*** DATA SHOWN Section Begins ***

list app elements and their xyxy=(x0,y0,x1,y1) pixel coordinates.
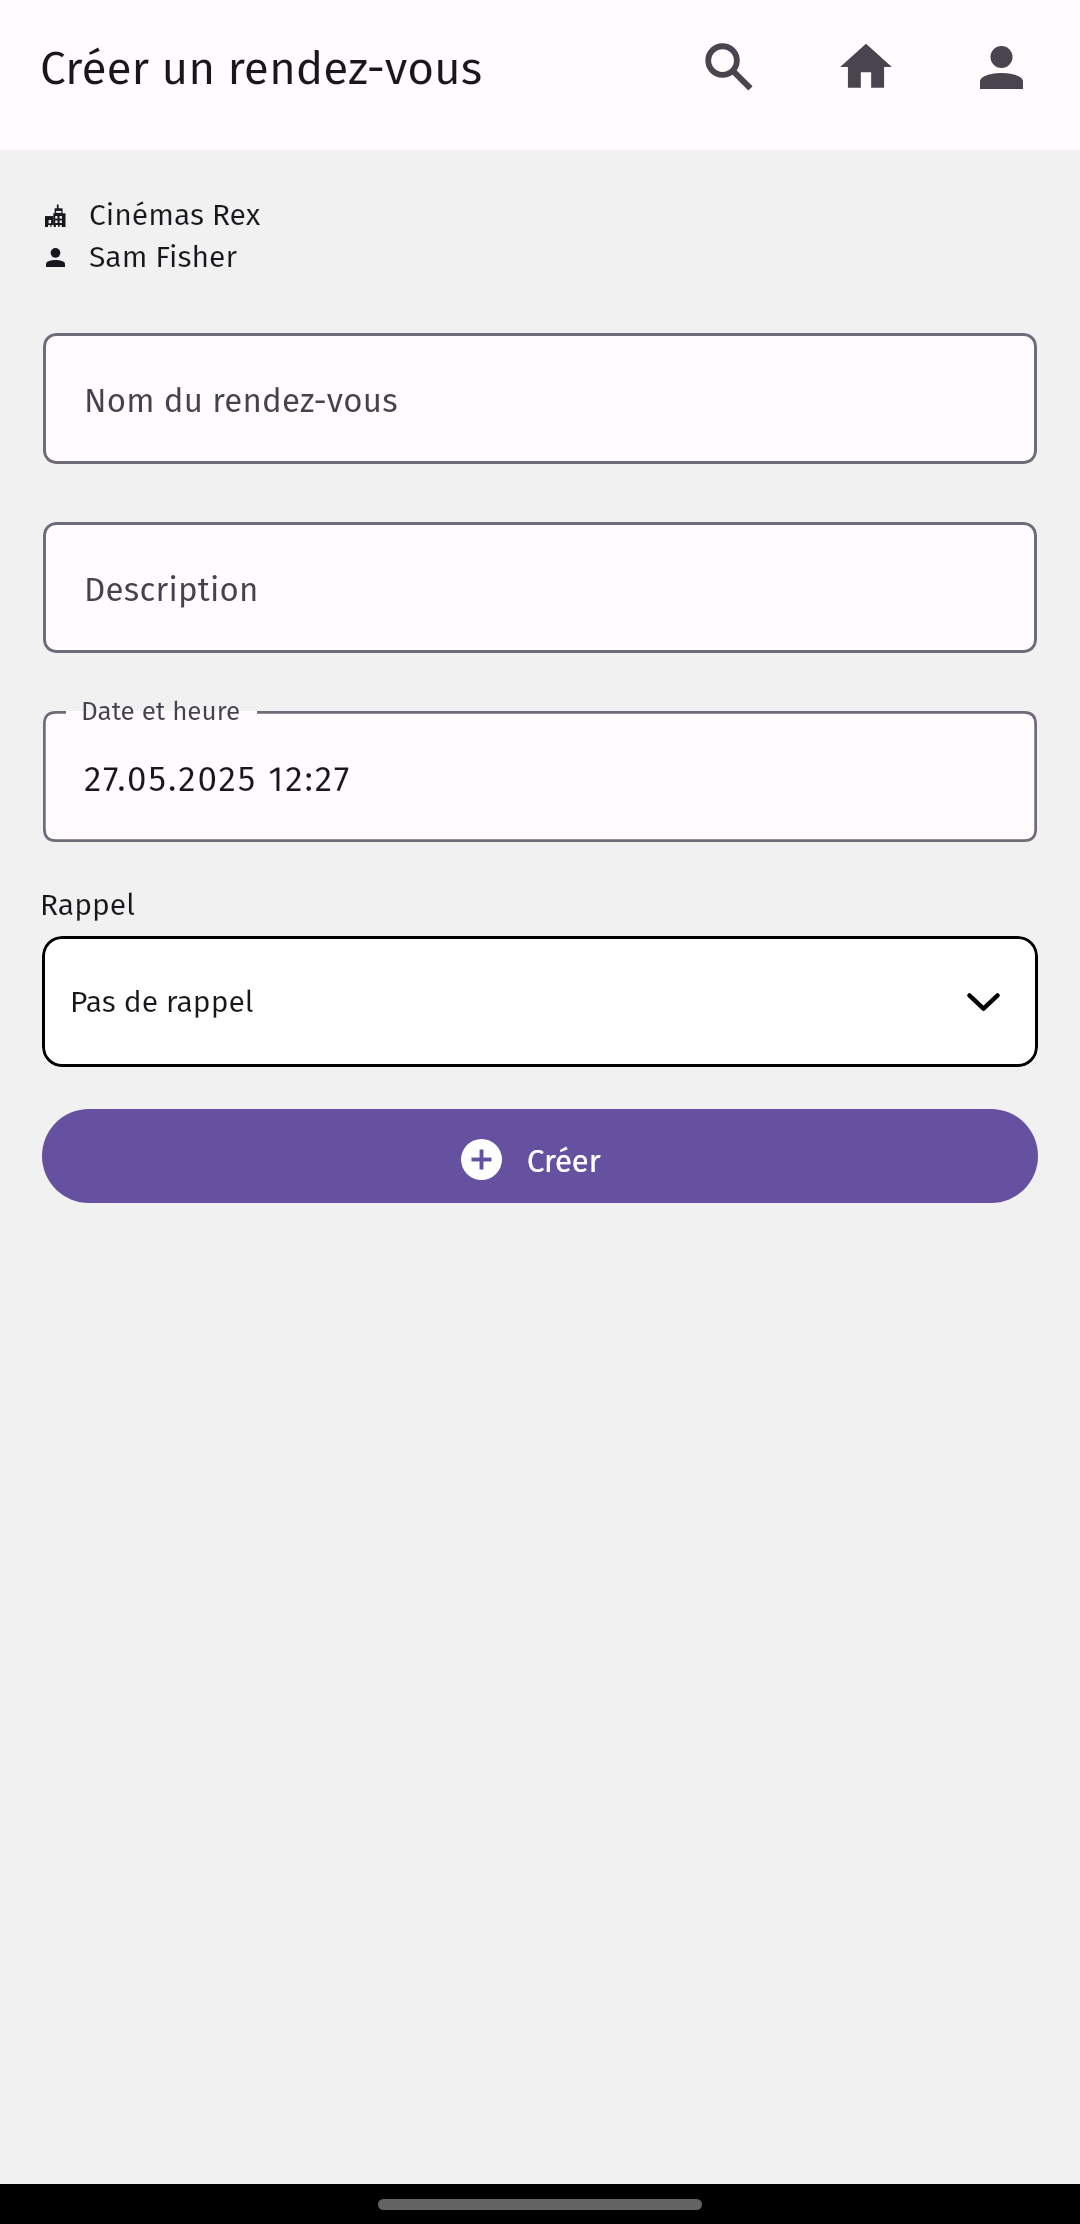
staticText: Créer un rendez-vous xyxy=(40,41,483,96)
button[interactable]: Pas de rappel xyxy=(42,936,1038,1067)
staticText: Nom du rendez-vous xyxy=(84,381,398,421)
staticText: 27.05.2025 12:27 xyxy=(84,758,352,800)
button[interactable]: Créer xyxy=(42,1109,1038,1203)
staticText: Cinémas Rex xyxy=(89,197,261,233)
staticText: Rappel xyxy=(40,887,135,923)
staticText: Sam Fisher xyxy=(89,239,237,275)
staticText: Créer xyxy=(527,1143,601,1180)
button[interactable]: Nom du rendez-vous xyxy=(43,333,1037,464)
staticText: Description xyxy=(84,570,259,610)
staticText: Pas de rappel xyxy=(70,984,254,1020)
button[interactable]: Home xyxy=(796,3,933,129)
button[interactable]: 27.05.2025 12:27 xyxy=(43,711,1037,842)
staticText: Date et heure xyxy=(81,696,241,727)
button[interactable]: Description xyxy=(43,522,1037,653)
button[interactable]: Search xyxy=(659,3,796,129)
button[interactable]: Profile xyxy=(933,3,1070,129)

*** DATA SHOWN Section Ends ***

### YOUR GOAL
Find the lines in the material above that include the string "Description", and state how many there are without any other text.

### EXPECTED ANSWER
2